Superoxide dismutases (SODs) are metallo-enzymes that catalyze the dismutation of superoxide radicals. In Arabidopsis thaliana, the expression of CuZn-SOD in both the chloroplast and cytosol was reported to be down-regulated by microRNA398 (miR398) during growth on low copper. The moss Physcomitrella patens contains chloroplastic and cytosolic CuZn-SOD genes, but lacks miR398. From analysis of P. patens microRNA, miR1073 was predicted to target CuZn-SOD mRNAs. We noticed that two chloroplastic CuZn-SOD genes contain the miR1073 target sequence in the 3' untranslated region; however, the cytosolic isozyme genes lack this sequence. In this study, we investigated the involvement of miR1073 in the expression of CuZn-SOD genes in P. patens. When protonemata of P. patens were cultured on a copper-depleted medium, SOD activity and mRNA levels of chloroplastic CuZn-SODs were decreased markedly. In contrast, cytosolic CuZn-SODs showed little or no change in mRNA levels or SOD activity. The precursor transcript and the mature form of miR1073 were induced by copper deficiency. The chloroplastic CuZn-SOD (PpCSD1) mRNA was cleaved at the miR1073 target site under copper deficiency. These results suggest that miR1073 is involved in the down-regulation of PpCSD1 expression.

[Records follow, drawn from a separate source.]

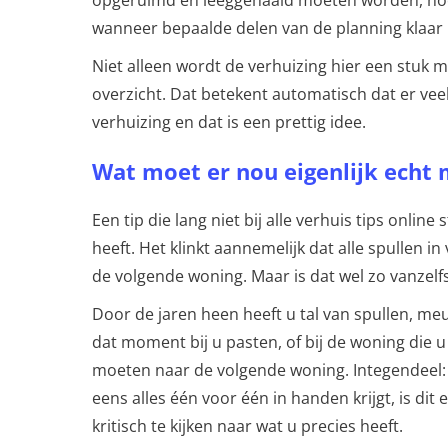
opgeruimd en leeggehaald moeten worden, hoe
wanneer bepaalde delen van de planning klaar 
Niet alleen wordt de verhuizing hier een stuk m
overzicht. Dat betekent automatisch dat er veel
verhuizing en dat is een prettig idee.
Wat moet er nou eigenlijk echt
Een tip die lang niet bij alle verhuis tips online 
heeft. Het klinkt aannemelijk dat alle spullen
de volgende woning. Maar is dat wel zo vanzelfs
Door de jaren heen heeft u tal van spullen, me
dat moment bij u pasten, of bij de woning die u
moeten naar de volgende woning. Integendeel: a
eens alles één voor één in handen krijgt, is d
kritisch te kijken naar wat u precies heeft.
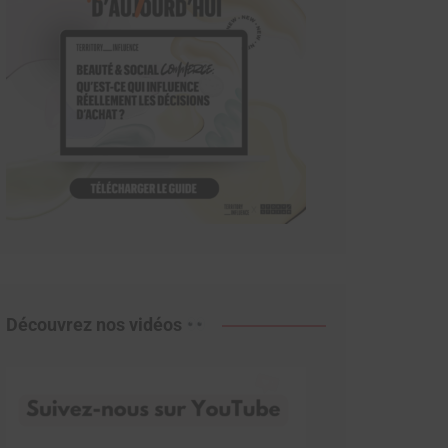
Découvrez nos vidéos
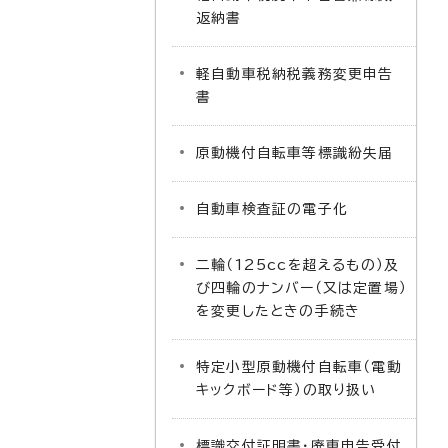
返納書
軽自動車税納税義務変更申告
書
原動機付自転車等標識紛失届
自動車検査証の電子化
二輪（125ccを超えるもの）及
び四輪のナンバー（又は定置場）
を変更したときの手続き
特定小型原動機付自転車（電動
キックボード等）の取り扱い
標識交付証明書・廃車申告受付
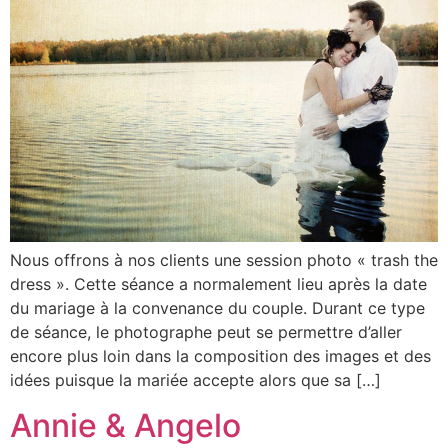
Nous offrons à nos clients une session photo « trash the
dress ». Cette séance a normalement lieu après la date
du mariage à la convenance du couple. Durant ce type
de séance, le photographe peut se permettre d’aller
encore plus loin dans la composition des images et des
idées puisque la mariée accepte alors que sa […]
Annie & Angelo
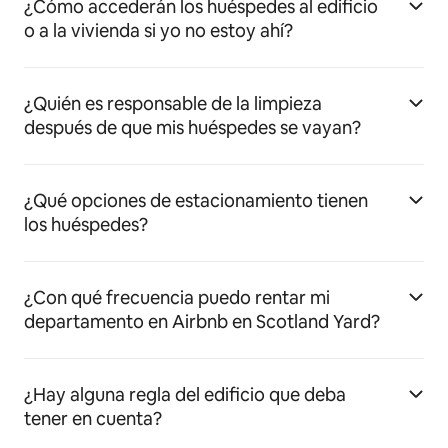
¿Cómo accederán los huéspedes al edificio
o a la vivienda si yo no estoy ahí?
¿Quién es responsable de la limpieza
después de que mis huéspedes se vayan?
¿Qué opciones de estacionamiento tienen
los huéspedes?
¿Con qué frecuencia puedo rentar mi
departamento en Airbnb en Scotland Yard?
¿Hay alguna regla del edificio que deba
tener en cuenta?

In addition to PpCSD1 mRNA, antisense RNAs of PpCSD1 were also detected under normal conditions; however, under copper deficiency, they were cleaved within the open reading frame (ORF) region. The cleavage of sense PpCSD1 mRNA was also detected within the ORF region. Although only miR1073 exists in the database, it is presumed that RNA cleavage, other than that mediated by miR1073, is involved in the regulation of PpCSD1 expression.